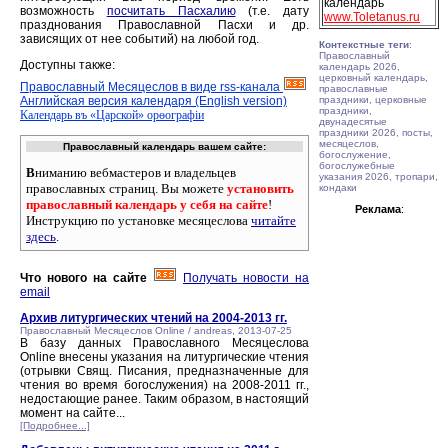
календарь
возможность
посчитать Пасхалию
(т.е. дату
www.Toletanus.ru
празднования Православной Пасхи и др.
зависящих от нее событий) на любой год.
Контекстные теги
:
Православный
Доступны также:
календарь 2026,
церковный календарь,
Православный Месяцеслов в виде rss-канала
православные
Английская версия календаря (English version)
праздники, церковные
праздники,
Календарь въ «Царской» орѳографiи
двунадесятые
праздники 2026, посты,
месяцеслов,
Православный календарь вашем сайте:
богослужение,
богослужебные
В
ниманию вебмастеров и владельцев
указания 2026, тропари,
православных страниц. Вы можете
установить
кондаки
православный календарь у себя на сайте
!
Реклама
:
Инструкцию по установке месяцеслова
читайте
здесь
.
Что нового на сайте
Получать новости на
email
Архив литургических чтений на 2004-2013 гг.
Православный Месяцеслов Online / andreas, 2013-07-25
В базу данных Православного Месяцеслова
Online внесены указания на литургические чтения
(отрывки Свящ. Писания, предназначенные для
чтения во время богослужения) на 2008-2011 гг.,
недостающие ранее. Таким образом, в настоящий
момент на сайте...
[Подробнее...]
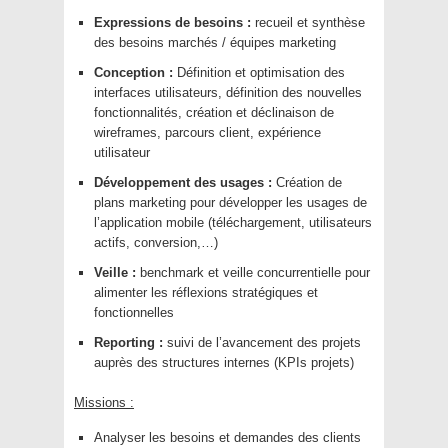
Expressions de besoins :
recueil et synthèse
des besoins marchés / équipes marketing
Conception :
Définition et optimisation des
interfaces utilisateurs, définition des nouvelles
fonctionnalités, création et déclinaison de
wireframes, parcours client, expérience
utilisateur
Développement des usages :
Création de
plans marketing pour développer les usages de
l’application mobile (téléchargement, utilisateurs
actifs, conversion,…)
Veille :
benchmark et veille concurrentielle pour
alimenter les réflexions stratégiques et
fonctionnelles
Reporting :
suivi de l’avancement des projets
auprès des structures internes (KPIs projets)
Missions :
Analyser les besoins et demandes des clients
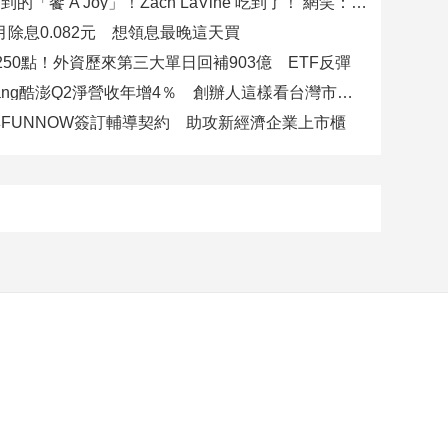
郭泓志訂不到的「饗 A Joy」！Zach LaVine 吃到了！ 網笑：運動員來吃超划算
八月除息0.082元 想領息最晚這天買
250點！外資歷來第三大單日回補903億 ETF反彈
美商Coupang酷澎Q2淨營收年增4％ 創辦人這樣看台灣市場！
FUNNOW簽訂輔導契約 助攻新經濟企業上市櫃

§ §

The material above is to be transcribed exactly, with all pictures omitted.

календарь
возможность
посчитать Пасхалию
(т.е. дату
www.Toletanus.ru
празднования Православной Пасхи и др.
зависящих от нее событий) на любой год.
Контекстные теги
:
Православный
Доступны также:
календарь 2026,
церковный календарь,
Православный Месяцеслов в виде rss-канала
православные
Английская версия календаря (English version)
праздники, церковные
праздники,
Календарь въ «Царской» орѳографiи
двунадесятые
праздники 2026, посты,
месяцеслов,
Православный календарь вашем сайте:
богослужение,
богослужебные
В
ниманию вебмастеров и владельцев
указания 2026, тропари,
православных страниц. Вы можете
установить
кондаки
православный календарь у себя на сайте
!
Реклама
:
Инструкцию по установке месяцеслова
читайте
здесь
.
Что нового на сайте
Получать новости на
email
Архив литургических чтений на 2004-2013 гг.
Православный Месяцеслов Online / andreas, 2013-07-25
В базу данных Православного Месяцеслова
Online внесены указания на литургические чтения
(отрывки Свящ. Писания, предназначенные для
чтения во время богослужения) на 2008-2011 гг.,
недостающие ранее. Таким образом, в настоящий
момент на сайте...
[Подробнее...]
Expressions de besoins :
recueil et synthèse
des besoins marchés / équipes marketing
Conception :
Définition et optimisation des
interfaces utilisateurs, définition des nouvelles
fonctionnalités, création et déclinaison de
wireframes, parcours client, expérience
utilisateur
Développement des usages :
Création de
plans marketing pour développer les usages de
l’application mobile (téléchargement, utilisateurs
actifs, conversion,…)
Veille :
benchmark et veille concurrentielle pour
alimenter les réflexions stratégiques et
fonctionnelles
Reporting :
suivi de l’avancement des projets
auprès des structures internes (KPIs projets)
Missions :
Analyser les besoins et demandes des clients
郭泓志訂不到的「饗 A Joy」！Zach LaVine 吃到了！ 網笑：運動員來吃超划算
八月除息0.082元 想領息最晚這天買
250點！外資歷來第三大單日回補903億 ETF反彈
美商Coupang酷澎Q2淨營收年增4％ 創辦人這樣看台灣市場！
FUNNOW簽訂輔導契約 助攻新經濟企業上市櫃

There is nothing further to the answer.